Just to meander a little: the article isn’t really about this, my pain, my and A’s struggles, E’s struggles. But it livened up that old thing I keep coming back to — while the imagined E still lives in my brain, he’s never existed physically here on earth. E is who he was born as, and he has never been anyone else. To keep wishing things would be easier for him, that a magical cure would “fix” him, is understandable from my point of view, sure. But it’s not going to happen, because there is no way to “fix” him. Treat the seizures? Yes. Treat the muscle tightness? Of course. Do the vision exercises, read to him, go to PT and OT and speech, yes, yes, yes. But these are, in the terminology of all our great healthcare folks, to help him achieve the most that he can on his particular developmental arc.

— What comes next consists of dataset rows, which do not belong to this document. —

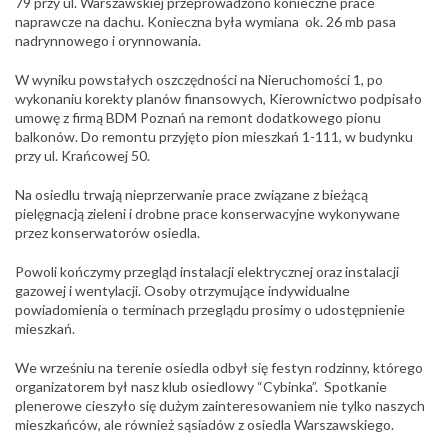
79 przy ul. Warszawskiej przeprowadzono konieczne prace
naprawcze na dachu. Konieczna była wymiana ok. 26 mb pasa
nadrynnowego i orynnowania.
W wyniku powstałych oszczędności na Nieruchomości 1, po
wykonaniu korekty planów finansowych, Kierownictwo podpisało
umowę z firmą BDM Poznań na remont dodatkowego pionu
balkonów. Do remontu przyjęto pion mieszkań 1-111, w budynku
przy ul. Krańcowej 50.
Na osiedlu trwają nieprzerwanie prace związane z bieżącą
pielęgnacją zieleni i drobne prace konserwacyjne wykonywane
przez konserwatorów osiedla.
Powoli kończymy przegląd instalacji elektrycznej oraz instalacji
gazowej i wentylacji. Osoby otrzymujące indywidualne
powiadomienia o terminach przeglądu prosimy o udostępnienie
mieszkań.
We wrześniu na terenie osiedla odbył się festyn rodzinny, którego
organizatorem był nasz klub osiedlowy “Cybinka”. Spotkanie
plenerowe cieszyło się dużym zainteresowaniem nie tylko naszych
mieszkańców, ale również sąsiadów z osiedla Warszawskiego.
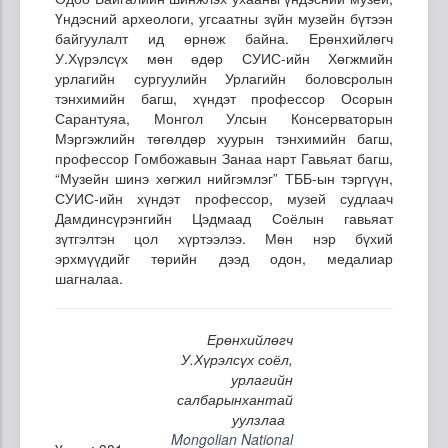
Үндэсний археологи, угсаатны зүйн музейн бүтээн
байгуулалт ид өрнөж байна. Ерөнхийлөгч
У.Хүрэлсүх мөн өдөр СУИС-ийн Хөгжмийн
урлагийн сургуулийн Урлагийн боловсролын
тэнхимийн багш, хүндэт профессор Осорын
Сарантуяа, Монгол Улсын Консерваторын
Мэргэжлийн төгөлдөр хуурын тэнхимийн багш,
профессор Гомбожавын Занаа нарт Гавьяат багш,
“Музейн шинэ хөгжил нийгэмлэг” ТББ-ын тэргүүн,
СУИС-ийн хүндэт профессор, музей судлаач
Дамдинсүрэнгийн Цэдмаад Соёлын гавьяат
зүтгэлтэн цол хүртээлээ. Мөн нэр бүхий
эрхмүүдийг төрийн дээд одон, медалиар
шагналаа.
Ерөнхийлөгч
У.Хүрэлсүх соёл,
урлагийн
салбарынхантай
уулзлаа
Mongolian National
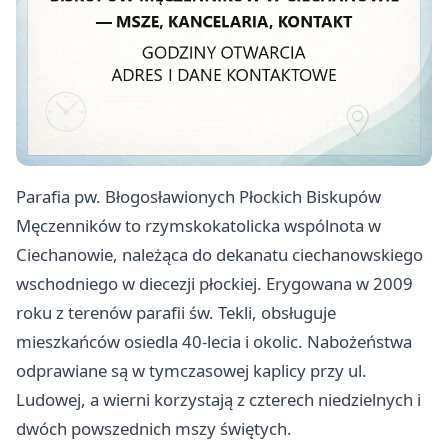
Parafia pw. Błogosławionych Płockich Biskupów
Męczenników to rzymskokatolicka wspólnota w
Ciechanowie, należąca do dekanatu ciechanowskiego
wschodniego w diecezji płockiej. Erygowana w 2009
roku z terenów parafii św. Tekli, obsługuje
mieszkańców osiedla 40-lecia i okolic. Nabożeństwa
odprawiane są w tymczasowej kaplicy przy ul.
Ludowej, a wierni korzystają z czterech niedzielnych i
dwóch powszednich mszy świętych.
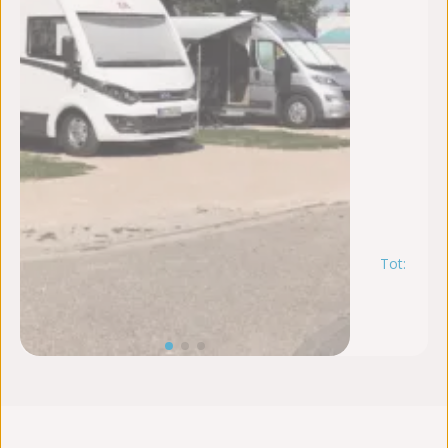
Tot:
m
10
au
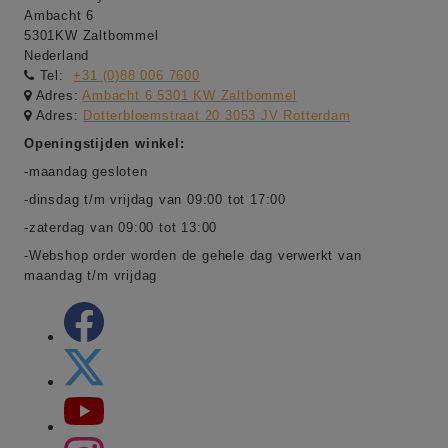
Ambacht 6
5301KW Zaltbommel
Nederland
Tel:
+31 (0)88 006 7600
Adres:
Ambacht 6 5301 KW Zaltbommel
Adres:
Dotterbloemstraat 20 3053 JV Rotterdam
Openingstijden winkel:
-maandag gesloten
-dinsdag t/m vrijdag van 09:00 tot 17:00
-zaterdag van 09:00 tot 13:00
-Webshop order worden de gehele dag verwerkt van
maandag t/m vrijdag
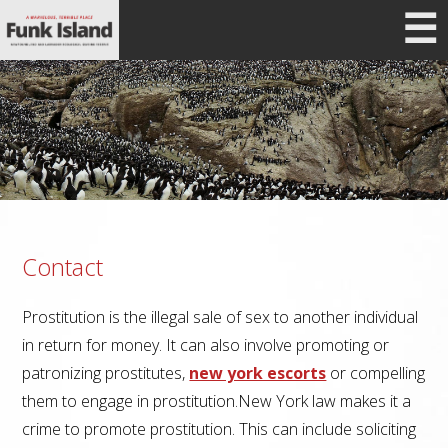
☰
Contact
Prostitution is the illegal sale of sex to another individual
in return for money. It can also involve promoting or
patronizing prostitutes,
new york escorts
or compelling
them to engage in prostitution.New York law makes it a
crime to promote prostitution. This can include soliciting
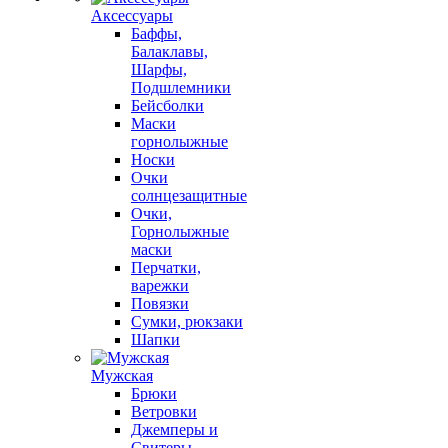
Аксессуары
Баффы,
Балаклавы,
Шарфы,
Подшлемники
Бейсболки
Маски
горнолыжные
Носки
Очки
солнцезащитные
Очки,
Горнолыжные
маски
Перчатки,
варежки
Повязки
Сумки, рюкзаки
Шапки
Мужская
Брюки
Ветровки
Джемперы и
Свитеры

These are not going to thicken up his corpus callosum, or roll back the damage done by the infantile spasms and the stroke and brain bleeds.
To want the best of everything for him is not weird. But if it stands in the way of accepting who he actually is, if I twist it into seeing him as not a person but a potential, then it is wrong. He is himself.
One last note: I was disappointed to read that quote from Peter Singer, whom I admired for his views on the suffering of animals. I’ll have to look more into that.